* WHAT NEEDS TO BE DONE *
Each line of the listing where the string "Ihrer" appears is to be identified and copied.

#####

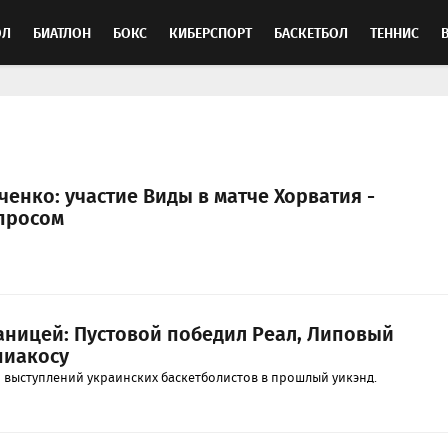
ОЛ
БИАТЛОН
БОКС
КИБЕРСПОРТ
БАСКЕТБОЛ
ТЕННИС
ТОСПОРТ
енко: участие Виды в матче Хорватия -
просом
аницей: Пустовой победил Реал, Липовый
пиакосу
выступлений украинских баскетболистов в прошлый уикэнд.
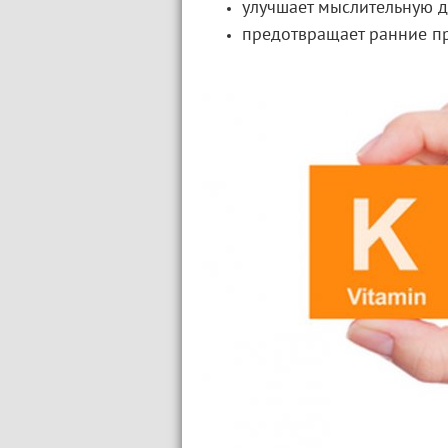
улучшает мыслительную д
предотвращает ранние 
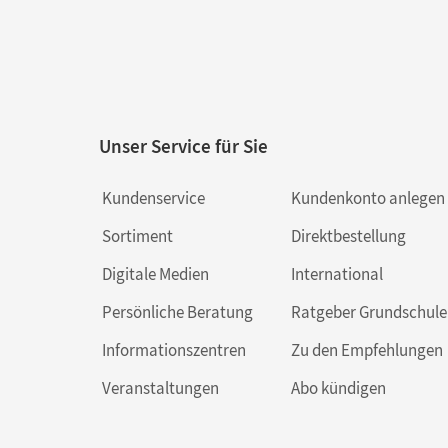
Unser Service für Sie
Kundenservice
Kundenkonto anlegen
Sortiment
Direktbestellung
Digitale Medien
International
Persönliche Beratung
Ratgeber Grundschule
Informationszentren
Zu den Empfehlungen
Veranstaltungen
Abo kündigen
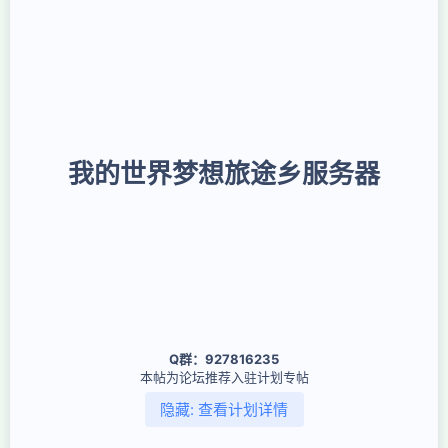
我的世界梦想旅途乡服务器
Q群：927816235
本帖为论坛推荐入驻计划专帖
隐藏:
查看计划详情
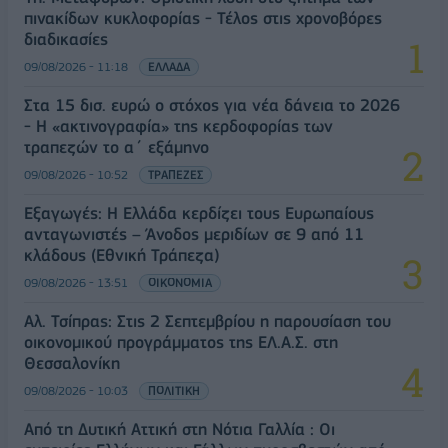
πινακίδων κυκλοφορίας - Τέλος στις χρονοβόρες
διαδικασίες
09/08/2026 - 11:18
ΕΛΛΑΔΑ
Στα 15 δισ. ευρώ ο στόχος για νέα δάνεια το 2026
- Η «ακτινογραφία» της κερδοφορίας των
τραπεζών το α΄ εξάμηνο
09/08/2026 - 10:52
ΤΡΑΠΕΖΕΣ
Εξαγωγές: Η Ελλάδα κερδίζει τους Ευρωπαίους
ανταγωνιστές – Άνοδος μεριδίων σε 9 από 11
κλάδους (Εθνική Τράπεζα)
09/08/2026 - 13:51
ΟΙΚΟΝΟΜΙΑ
Αλ. Τσίπρας: Στις 2 Σεπτεμβρίου η παρουσίαση του
οικονομικού προγράμματος της ΕΛ.Α.Σ. στη
Θεσσαλονίκη
09/08/2026 - 10:03
ΠΟΛΙΤΙΚΗ
Από τη Δυτική Αττική στη Νότια Γαλλία : Οι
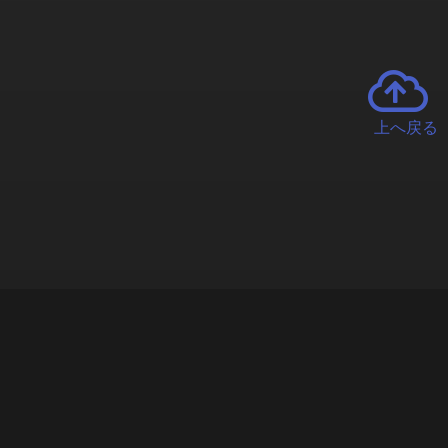
上へ戻る
チャーとは
遊ぶオンラインクレーンゲーム「クラウドキャッチャー」自宅にい
で、UFOキャッチャーを遠隔操作!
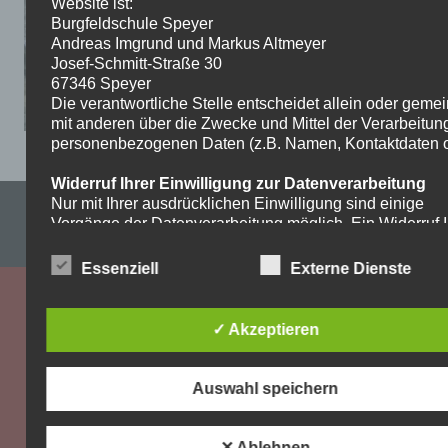
Website ist:
Burgfeldschule Speyer
Andreas Imgrund und Markus Altmeyer
Josef-Schmitt-Straße 30
67346 Speyer
Die verantwortliche Stelle entscheidet allein oder gem
mit anderen über die Zwecke und Mittel der Verarbeitun
personenbezogenen Daten (z.B. Namen, Kontaktdaten o.
Widerruf Ihrer Einwilligung zur Datenverarbeitung
Nur mit Ihrer ausdrücklichen Einwilligung sind einige
Impressum & Datenschutzerklärung
Vorgänge der Datenverarbeitung möglich. Ein Widerruf I
bereits erteilten Einwilligung ist jederzeit möglich. Für d
WordPress-Theme: Dynamic News von ThemeZee.
Widerruf genügt eine formlose Mitteilung per E-Mail. Die
Essenziell
Externe Dienste
Rechtmäßigkeit der bis zum Widerruf erfolgten
Datenverarbeitung bleibt vom Widerruf unberührt.
✓ Akzeptieren
Recht auf Beschwerde bei der zuständigen
Aufsichtsbehörde
Als Betroffener steht Ihnen im Falle eines
Auswahl speichern
datenschutzrechtlichen Verstoßes ein Beschwerderecht
der zuständigen Aufsichtsbehörde zu. Zuständige
Aufsichtsbehörde bezüglich datenschutzrechtlicher Frag
✕ Ablehnen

#####

* WRITTEN ANSWER *
Widerruf Ihrer Einwilligung zur Datenverarbeitung
Nur mit Ihrer ausdrücklichen Einwilligung sind einige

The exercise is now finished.